Lieber Herr Dr. Stamp und lieber Herr Laschet, in den Wahlprogrammen und selbst in den Aussagen zur Landtagswahl haben Sie sich klar positioniert – auch die FDP-Fraktion im März dieses Jahres – und Studiengebühren für Nicht-EU-Ausländer als diskriminierend bezeichnet. Die CDU-Fraktion hat sich in ihrem Wahlprogramm deutlich gegen Studiengebühren ausgesprochen. Es wäre im Sinne der Wissenschaftslandschaft ein fataler Einschnitt, wenn Sie die Ausländer-Campus-Maut einführen. Wir können Sie nur bitten: Ersparen Sie uns diese Studiengebühren in Nordrhein-Westfalen!

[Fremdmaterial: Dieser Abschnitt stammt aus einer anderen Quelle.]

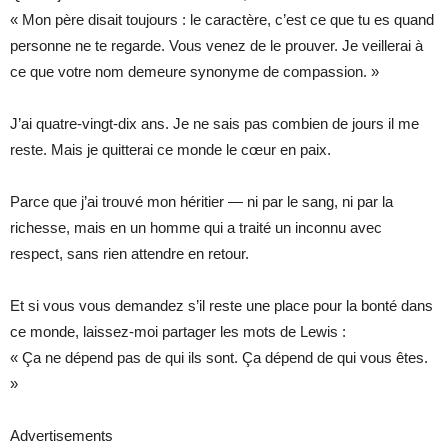
« Mon père disait toujours : le caractère, c’est ce que tu es quand
personne ne te regarde. Vous venez de le prouver. Je veillerai à
ce que votre nom demeure synonyme de compassion. »
J’ai quatre-vingt-dix ans. Je ne sais pas combien de jours il me
reste. Mais je quitterai ce monde le cœur en paix.
Parce que j’ai trouvé mon héritier — ni par le sang, ni par la
richesse, mais en un homme qui a traité un inconnu avec
respect, sans rien attendre en retour.
Et si vous vous demandez s’il reste une place pour la bonté dans
ce monde, laissez-moi partager les mots de Lewis :
« Ça ne dépend pas de qui ils sont. Ça dépend de qui vous êtes.
»
Advertisements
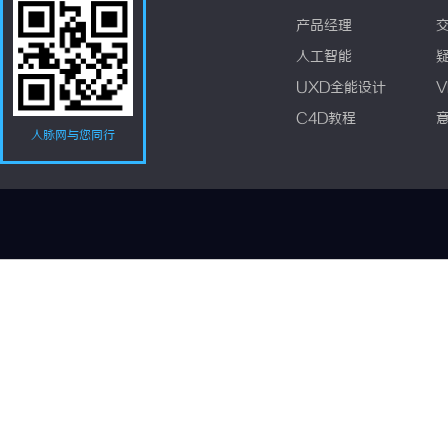
产品经理
人工智能
UXD全能设计
V
C4D教程
人脉网与您同行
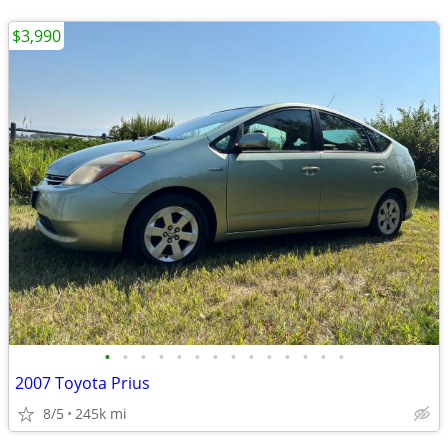
$3,990
•
•
•
•
•
•
•
•
•
•
•
•
•
•
2007 Toyota Prius
8/5
245k mi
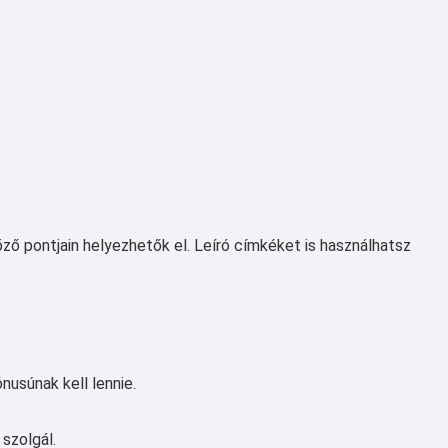
ző pontjain helyezhetők el. Leíró címkéket is használhatsz
nusúnak kell lennie.
szolgál.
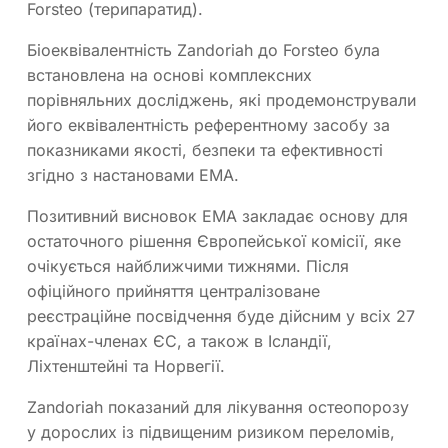
Forsteo (терипаратид).
Біоеквівалентність Zandoriah до Forsteo була
встановлена на основі комплексних
порівняльних досліджень, які продемонстрували
його еквівалентність референтному засобу за
показниками якості, безпеки та ефективності
згідно з настановами EMA.
Позитивний висновок EMA закладає основу для
остаточного рішення Європейської комісії, яке
очікується найближчими тижнями. Після
офіційного прийняття централізоване
реєстраційне посвідчення буде дійсним у всіх 27
країнах-членах ЄС, а також в Ісландії,
Ліхтенштейні та Норвегії.
Zandoriah показаний для лікування остеопорозу
у дорослих із підвищеним ризиком переломів,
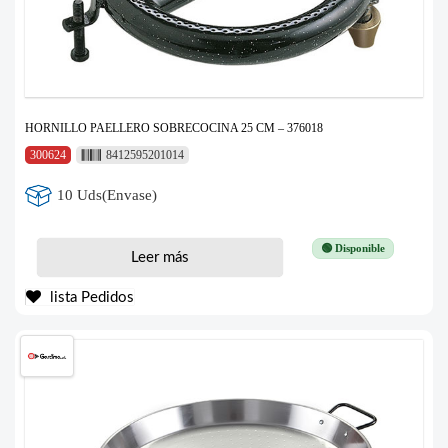
HORNILLO PAELLERO SOBRECOCINA 25 CM – 376018
300624
8412595201014
10 Uds(Envase)
🟢 Disponible
Leer más
lista Pedidos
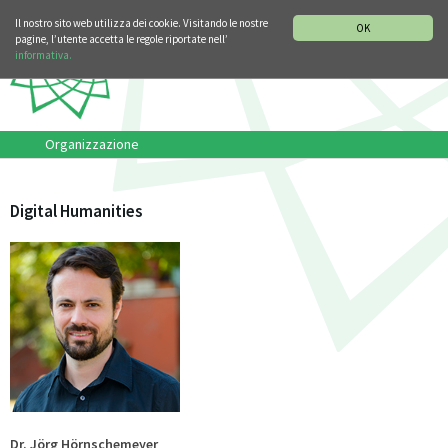
SEZIONE STORIA DELLA MUSICA
DEUTSCH
ENGLISH
Il nostro sito web utilizza dei cookie. Visitando le nostre
OK
pagine, l’utente accetta le regole riportate nell’
informativa.
Organizzazione
Digital Humanities
Dr. Jörg Hörnschemeyer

(Beifall von den GRÜNEN und der SPD)

Ich will zur Innenpolitik kommen, das ist ein weites und vielfältiges Feld. Ein Bereich, der uns wichtig war, ist eine bürgernahe Polizei. Sie haben angekündigt, dass die Kennzeichnungspflicht für Beamtinnen und Beamte bei der Bereitschaftspolizei, die für Bürgernähe sorgt, abgeschafft wird.

(Beifall von den GRÜNEN)

Sie haben immer noch nicht verstanden, dass diese Regelung nichts, aber auch gar nichts mit einem vermeintlichen Generalverdacht gegen Polizistinnen und Polizisten zu tun hat.

(Daniel Sieveke [CDU]: Doch!)

Nein, es geht darum, dass in unserem Rechtsstaat die Inhaber des Gewaltmonopols den Bürgerinnen und Bürgern mit offenem Visier entgegentreten

(Zuruf von der AfD: Leider nicht immer mit of- fenem Visier!)

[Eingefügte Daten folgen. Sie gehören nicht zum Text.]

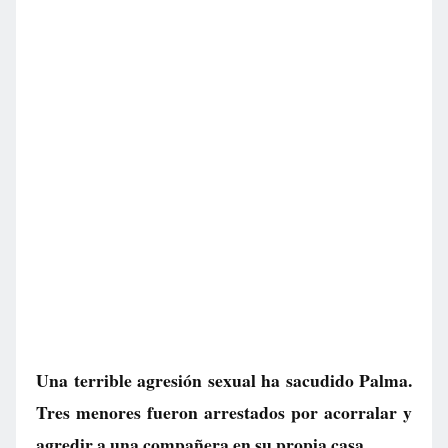
Una terrible agresión sexual ha sacudido Palma.
Tres menores fueron arrestados por acorralar y
agredir a una compañera en su propia casa.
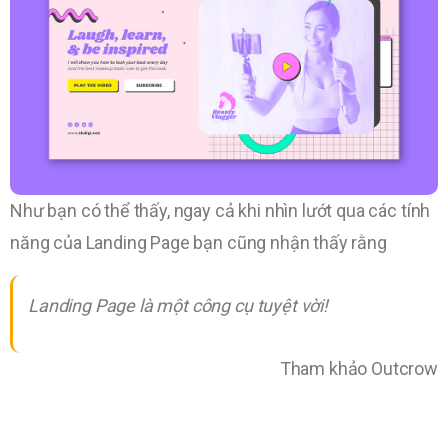
Như bạn có thể thấy, ngay cả khi nhìn lướt qua các tính
năng của Landing Page bạn cũng nhận thấy rằng
Landing Page là một công cụ tuyệt vời!
Tham khảo Outcrow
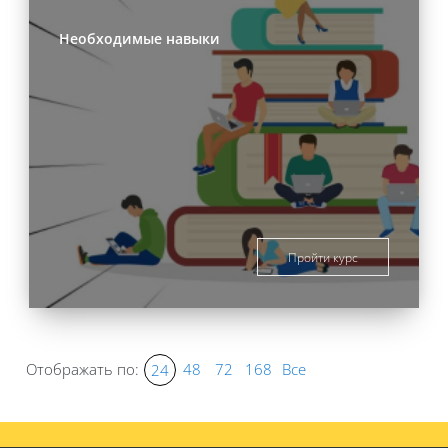
Необходимые навыки
Пройти курс
Отображать по:
48
72
168
Все
24
Блоки
Блоки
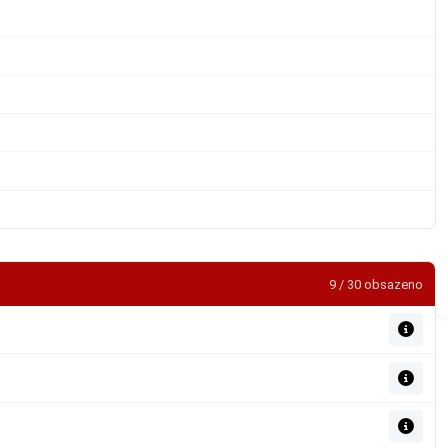
9 / 30 obsazeno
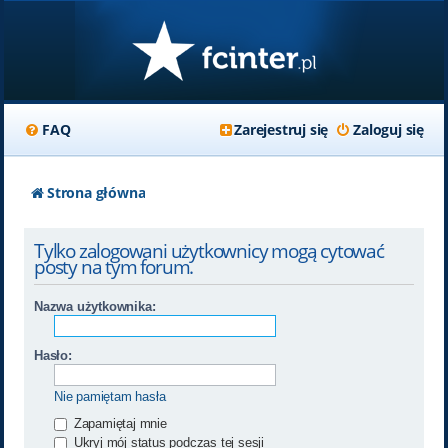
FAQ
Zarejestruj się
Zaloguj się
Strona główna
Tylko zalogowani użytkownicy mogą cytować
posty na tym forum.
Nazwa użytkownika:
Hasło:
Nie pamiętam hasła
Zapamiętaj mnie
Ukryj mój status podczas tej sesji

und Menschen die Möglichkeit haben, den Schutzmann, der ihnen gegenübersteht, zu identifizieren.

(Zuruf von der AfD)

Wir unterstützen nachdrücklich, dass Sie sich zu Präventionsprojekten und Maßnahmen gegen den gewaltbereiten Salafismus bekennen; dazu haben wir auch einen entsprechenden Antrag eingebracht. Schade ist aber, dass Sie keine Beispiele oder wenigstens grobe Eckpunkte nennen, was Sie genau vorhaben. Bei dem Vorhaben, entsprechende Maßnahmen einzuführen, haben Sie die Unterstützung der Grünen, Konzepte für konkrete Präventionsmaßnahmen müssen Sie entsprechend vorlegen. Auch

wir haben einen umfangreichen Antrag in diese Richtung vorgelegt.

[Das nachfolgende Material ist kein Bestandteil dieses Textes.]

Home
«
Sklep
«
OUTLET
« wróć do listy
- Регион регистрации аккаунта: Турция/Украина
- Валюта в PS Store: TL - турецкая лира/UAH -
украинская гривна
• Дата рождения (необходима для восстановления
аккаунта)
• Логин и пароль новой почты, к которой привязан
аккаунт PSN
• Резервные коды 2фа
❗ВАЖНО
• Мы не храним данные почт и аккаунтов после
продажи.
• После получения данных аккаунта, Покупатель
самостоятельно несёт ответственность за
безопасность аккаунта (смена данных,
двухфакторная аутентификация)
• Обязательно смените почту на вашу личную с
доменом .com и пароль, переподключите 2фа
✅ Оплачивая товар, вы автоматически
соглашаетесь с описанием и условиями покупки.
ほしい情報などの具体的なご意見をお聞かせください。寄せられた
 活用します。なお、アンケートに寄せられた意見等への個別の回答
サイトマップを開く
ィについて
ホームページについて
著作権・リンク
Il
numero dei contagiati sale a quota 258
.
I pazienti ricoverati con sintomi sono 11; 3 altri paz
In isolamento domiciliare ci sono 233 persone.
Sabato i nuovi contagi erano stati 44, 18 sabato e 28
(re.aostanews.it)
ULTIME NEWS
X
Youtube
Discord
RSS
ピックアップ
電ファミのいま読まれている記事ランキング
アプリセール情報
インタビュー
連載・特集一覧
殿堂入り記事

Kommen wir zum Thema „Integration und Flüchtlinge“. Herr Ministerpräsident, Sie waren selber fünf Jahre Integrationsminister in diesem Land, Herr Dr. Stamp ist ein langjähriger Integrationspolitiker. Vor diesem Hintergrund entsetzt uns Grüne Ihre Haltung zum Thema „Familiennachzug“. Unter anderem Innenminister Reul hat sich kürzlich für eine Fortsetzung der Regelung ausgesprochen, dass subsidiär geschützte Flüchtlinge ihre Familien erst nach zwei Jahren nachholen können. Hinzu kommen die Zeit des Asylverfahrens und die langen Wartezeiten bei den Botschaften für die Visa. Das bedeutet, der Familienvater muss gegebenenfalls mehrere Jahre warten, bis seine Familie nachkommen kann.